According to Cal Ozaki, BNFL’s deputy general manager for the project, the DOE has detailed lists of the contents of most of the containers. However, he said, such information is not available for waste shipped during the early 1970s, and the contents of those containers is less certain.

Containers with only solid items—machine parts, rags, clothing, etc.—will go directly to a monster crusher with 2,000 tons of force to squeeze the 55-gallon drums into 18-inch-high "pucks." Those containers are expected to make up 34 percent of the waste to be treated.

The proposed plant will have two disassembly lines for containers with liquids or gases—one to pull contents out of boxes and the other for drums. Each of those would be inside a 10-by-50-foot cell. Workers would operate remote manipulators from outside cells to cut open containers and sort contents.

Some of that material—expected to constitute 22 percent of the total waste—contains organic chemicals and will require incineration. According to information supplied by the DOE, there are no other good alternatives for treating mixed waste.

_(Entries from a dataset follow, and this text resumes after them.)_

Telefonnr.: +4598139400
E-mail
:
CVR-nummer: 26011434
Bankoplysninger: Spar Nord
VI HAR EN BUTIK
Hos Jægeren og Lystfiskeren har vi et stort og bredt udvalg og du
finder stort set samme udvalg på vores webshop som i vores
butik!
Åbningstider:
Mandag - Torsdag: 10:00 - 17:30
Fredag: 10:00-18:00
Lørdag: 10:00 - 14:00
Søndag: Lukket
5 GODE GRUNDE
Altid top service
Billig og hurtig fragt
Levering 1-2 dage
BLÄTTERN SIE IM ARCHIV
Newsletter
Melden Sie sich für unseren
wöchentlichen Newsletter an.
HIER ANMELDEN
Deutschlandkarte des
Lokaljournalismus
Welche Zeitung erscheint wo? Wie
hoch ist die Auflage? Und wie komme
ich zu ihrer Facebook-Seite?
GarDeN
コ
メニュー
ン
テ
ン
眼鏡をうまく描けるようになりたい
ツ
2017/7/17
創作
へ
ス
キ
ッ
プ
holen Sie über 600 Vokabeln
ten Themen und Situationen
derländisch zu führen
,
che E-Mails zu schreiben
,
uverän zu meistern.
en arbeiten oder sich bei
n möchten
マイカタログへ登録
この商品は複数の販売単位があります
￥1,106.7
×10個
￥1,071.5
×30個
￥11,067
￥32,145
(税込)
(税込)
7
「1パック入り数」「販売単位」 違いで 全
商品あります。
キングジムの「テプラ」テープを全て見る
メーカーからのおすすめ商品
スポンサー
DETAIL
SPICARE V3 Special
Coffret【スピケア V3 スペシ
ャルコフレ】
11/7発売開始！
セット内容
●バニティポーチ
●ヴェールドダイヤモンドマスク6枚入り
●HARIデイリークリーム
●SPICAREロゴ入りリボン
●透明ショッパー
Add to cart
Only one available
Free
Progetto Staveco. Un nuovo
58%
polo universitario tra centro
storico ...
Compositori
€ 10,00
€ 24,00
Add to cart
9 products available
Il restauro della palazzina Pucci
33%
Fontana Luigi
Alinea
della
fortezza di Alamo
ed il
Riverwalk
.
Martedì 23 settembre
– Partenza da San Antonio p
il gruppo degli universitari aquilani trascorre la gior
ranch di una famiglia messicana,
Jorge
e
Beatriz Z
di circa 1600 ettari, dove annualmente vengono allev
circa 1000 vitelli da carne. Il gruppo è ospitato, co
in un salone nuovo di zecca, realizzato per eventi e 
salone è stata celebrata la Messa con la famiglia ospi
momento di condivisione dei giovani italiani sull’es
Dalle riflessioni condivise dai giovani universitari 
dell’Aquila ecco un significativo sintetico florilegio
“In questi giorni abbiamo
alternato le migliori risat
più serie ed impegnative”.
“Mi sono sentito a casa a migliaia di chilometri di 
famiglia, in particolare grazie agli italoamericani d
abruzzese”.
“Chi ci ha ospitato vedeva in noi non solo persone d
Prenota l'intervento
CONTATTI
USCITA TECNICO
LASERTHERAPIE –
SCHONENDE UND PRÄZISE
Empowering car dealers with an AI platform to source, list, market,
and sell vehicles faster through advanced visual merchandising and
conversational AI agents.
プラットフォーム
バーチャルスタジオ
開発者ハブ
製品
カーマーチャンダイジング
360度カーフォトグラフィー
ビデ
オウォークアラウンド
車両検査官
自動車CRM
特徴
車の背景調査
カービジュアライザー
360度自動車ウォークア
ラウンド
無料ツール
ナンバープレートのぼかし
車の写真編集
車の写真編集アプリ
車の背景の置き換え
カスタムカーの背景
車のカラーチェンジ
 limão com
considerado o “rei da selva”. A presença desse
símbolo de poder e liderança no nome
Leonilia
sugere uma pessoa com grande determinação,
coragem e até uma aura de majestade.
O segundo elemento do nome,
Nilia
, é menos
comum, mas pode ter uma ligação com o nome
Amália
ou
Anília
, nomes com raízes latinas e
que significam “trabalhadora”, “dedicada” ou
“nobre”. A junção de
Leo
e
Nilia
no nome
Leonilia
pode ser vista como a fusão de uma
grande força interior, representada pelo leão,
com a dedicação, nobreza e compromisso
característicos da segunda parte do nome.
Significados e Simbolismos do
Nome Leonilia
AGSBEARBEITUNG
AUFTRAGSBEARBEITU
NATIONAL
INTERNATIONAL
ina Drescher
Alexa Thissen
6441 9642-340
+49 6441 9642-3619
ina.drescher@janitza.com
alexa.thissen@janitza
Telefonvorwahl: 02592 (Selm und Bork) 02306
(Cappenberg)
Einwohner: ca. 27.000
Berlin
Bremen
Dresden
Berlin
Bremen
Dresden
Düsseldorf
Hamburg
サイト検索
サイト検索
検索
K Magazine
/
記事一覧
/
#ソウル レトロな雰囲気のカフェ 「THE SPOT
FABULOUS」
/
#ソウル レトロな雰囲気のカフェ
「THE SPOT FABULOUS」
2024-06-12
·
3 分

"We can’t just throw it away untreated—landfills will eventually leak and the waste would contaminate groundwater," the written material says. "Permanent storage is not a treatment, much less a solution. Emerging technologies hold out hope for destroying toxic compounds and may someday prove preferable to incineration. But they are still in development and are not presently proven or available."

Ozaki said much of the material to be incinerated was originally in the form of sludge from oil out of electrical insulators, but has since been mixed with grout to form blocks of cement. Those, he said, contain polychlorinated biphenyls, commonly known as PCBs. PCBs have been blamed for cancer and other health problems and must by disposed of only through incineration.

According to Ozaki, the incinerator will have two combustion chambers. Waste will be fed through the 25-foot-long primary chamber, where organic compounds will be vaporized and pass into the secondary combustion chamber, where they will be burned, turning into carbon dioxide and water. The solid material, still radioactive, will fall out of the bottom of the primary chamber as ash, which will be encapsulated in concrete for shipping and disposal.

Ozaki said the vapors and airborne particulates will pass through a 10-stage air pollution control system, which will remove the particulates and inorganic chemicals.

Under state air-quality regulations, the incinerator will need to remove 99.99 percent of each of the hazardous substances involved, and 99.9999 percent of the PCBs.

Ozaki said the emissions from the incinerator’s 90-foot-tall stack will be composed of carbon dioxide and water. Asked how many other substances will be emitted, he said, "Quite frankly, we don’t think any will, but we can’t say zero—it depends how far out beyond the decimal point you do your math. But we know it will meet the 99.9999-percent regulation by a large margin."

Ozaki said his firm’s air pollution permits will set emission limits at each stage of the pollution-control process. If any of these are exceeded, he said, the incinerator will automatically shut down.